3. PCR detection and dot blot hybridization: Since 1980, foreign scholars have applied molecular virology techniques to the diagnosis of viral pathogens, and nucleic acid hybridization methods have been used to detect enterovirus DNA and RNA in serum and myocardial specimens. It has high specificity and rapid characteristics and is suitable for clinical applications.
4. Bone marrow examination: There may be granules, erythroid hyperplasia is active, giant system is suppressed, and a small number of patients with severe erythrocytosis are low.
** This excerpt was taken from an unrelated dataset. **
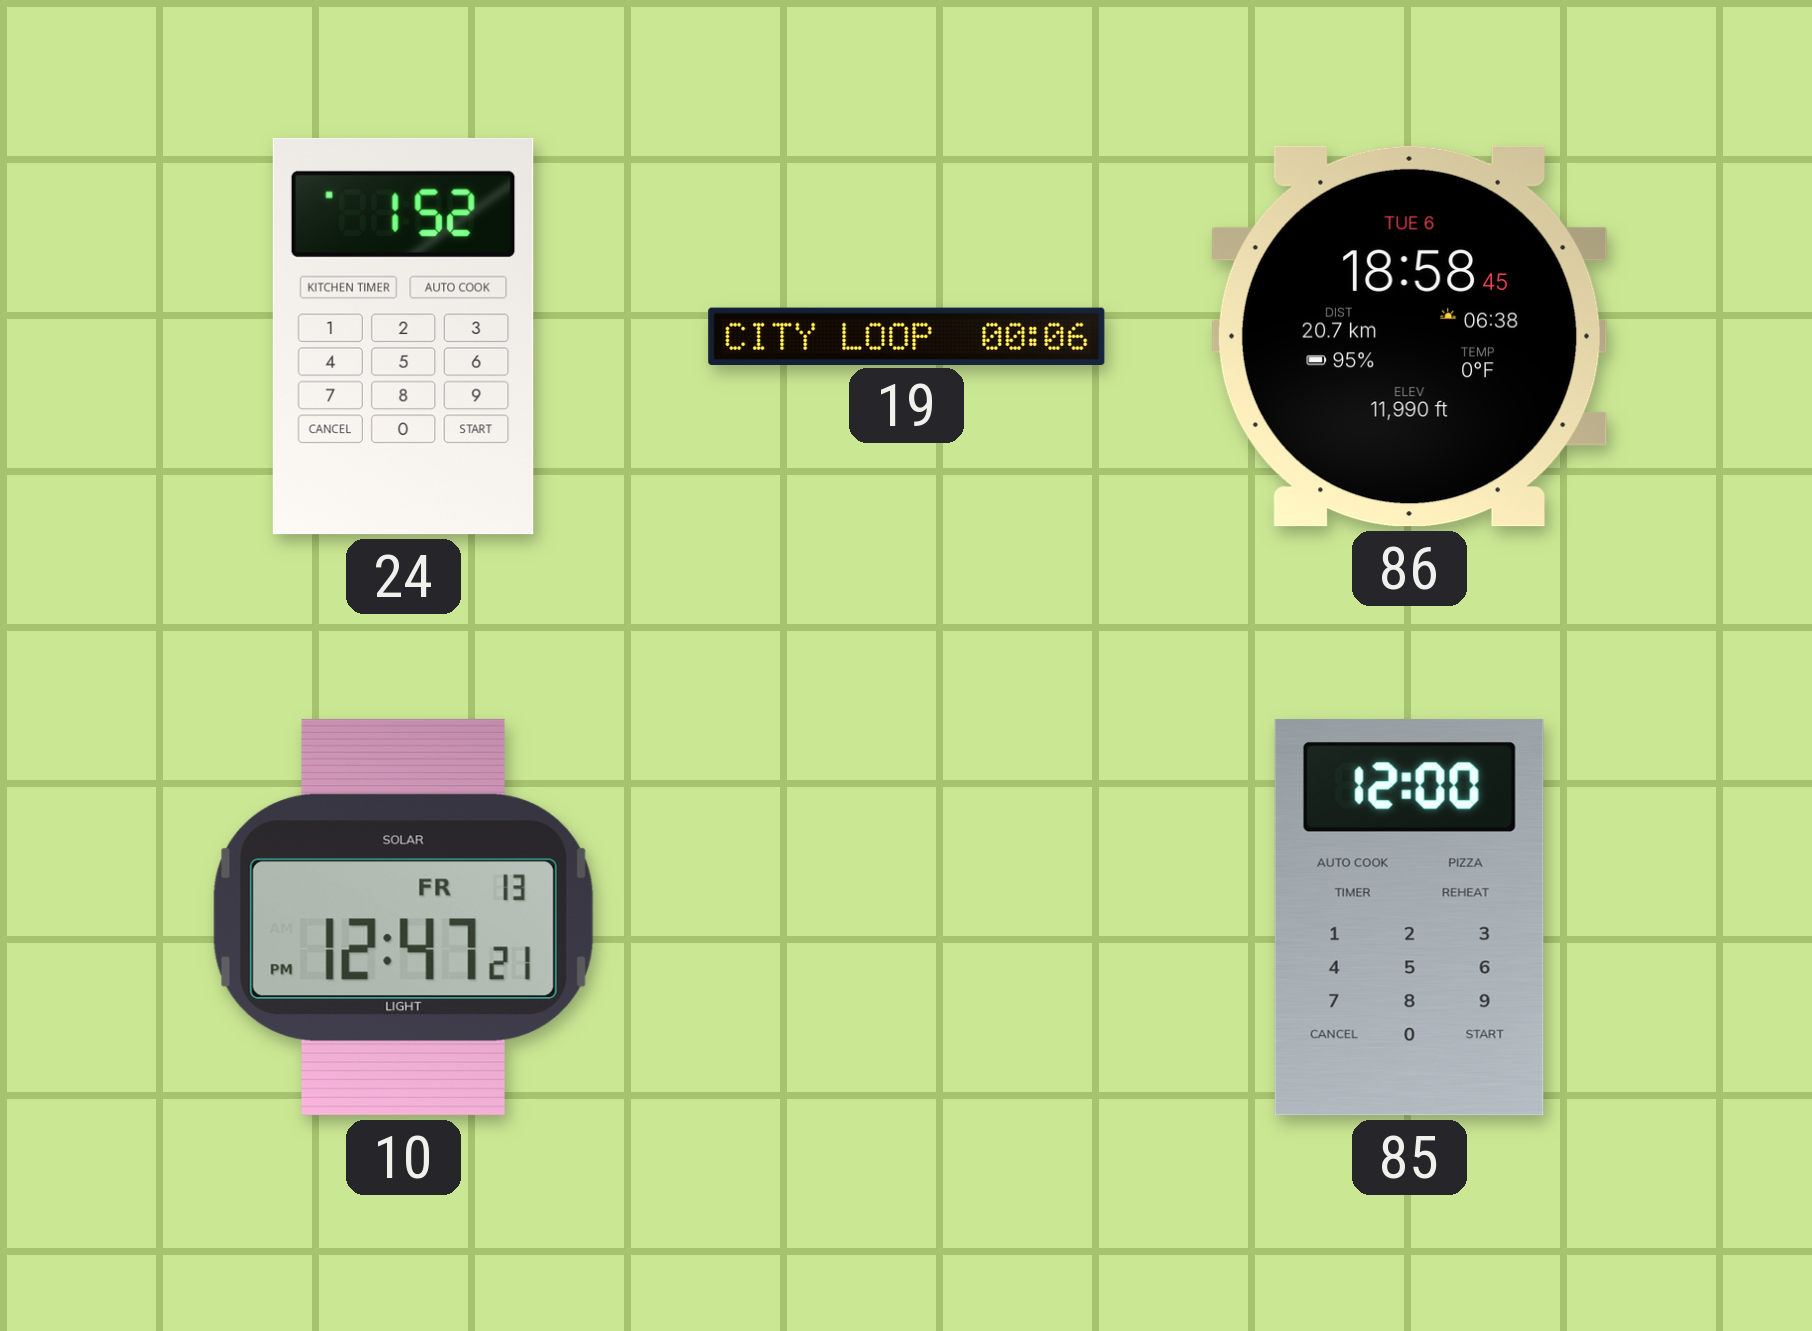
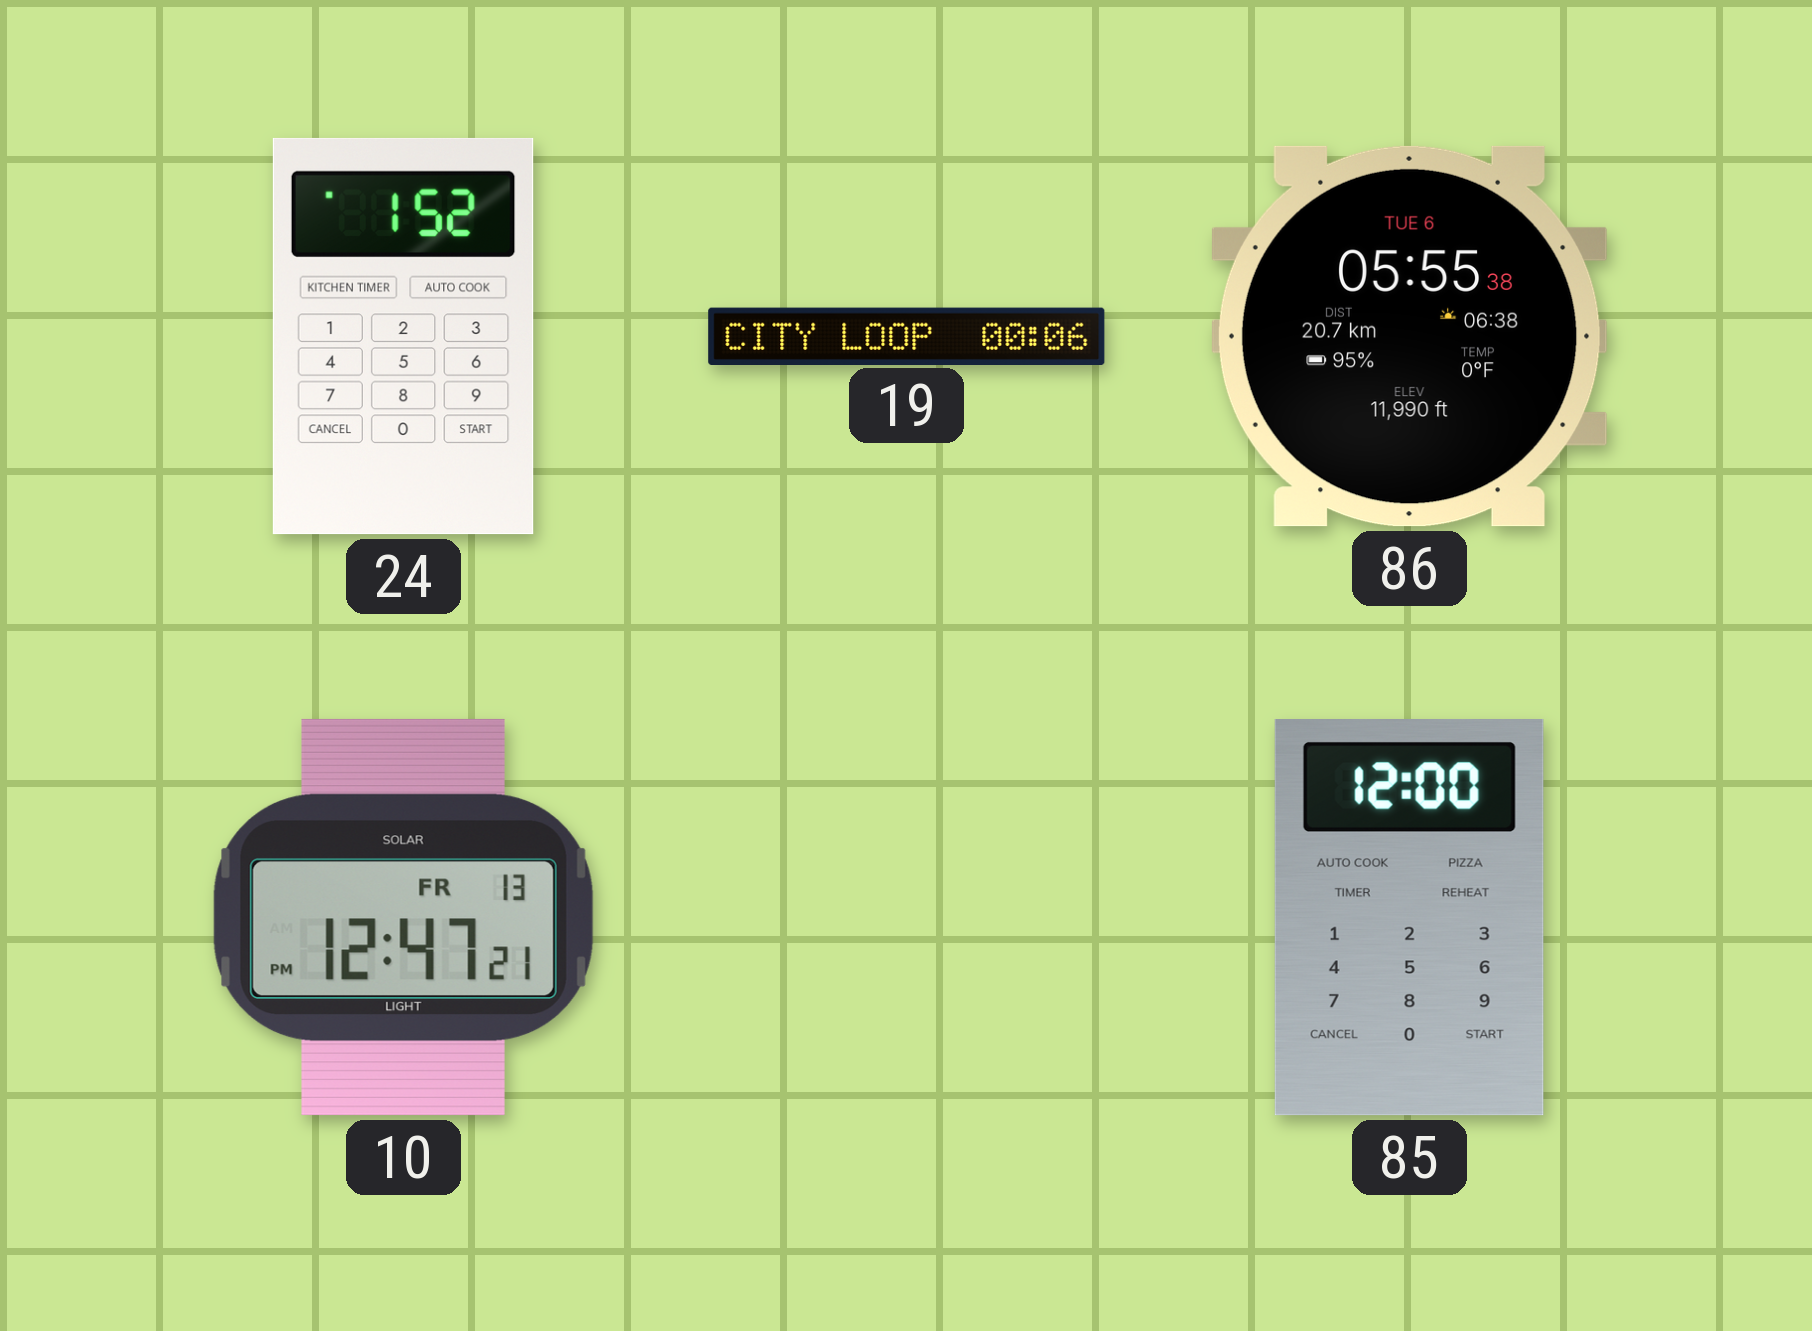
86: 18:58 -> 05:55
5. Electrocardiogram examination: display low voltage, T wave low or inverted, prolonged PR interval and various arrhythmia.
6. Ultrasound examination: There may be extensive myocardial damage.
7. X-ray examination: The chest radiograph shows enhanced lung texture and patchy shadows.
Diagnosis
Diagnosis and identification of neonatal coxsackievirus B infection
Clinical diagnosis should be analyzed from the clinical characteristics and epidemiological data of the patients.
1. Clinical characteristics of infants: perinatal neonatal morbidity, unexplained fever; upper respiratory tract infection or sepsis-like manifestations, combined with myocardial damage; clinical manifestations of infection, but the disease progresses rapidly, the condition is critical, does not support bacteria Infected.
2. Epidemiological data: concentrated episodes of neonates, summer and autumn; mother or infant room medical staff recently had a history of fever and other infections, similar to upper respiratory tract infections in the baby room, children with fever at the same time or successive onset.
The above clinical features can be confirmed in combination with laboratory tests and auxiliary tests.
It is differentiated from sepsis and differentiated from TORCH syndrome.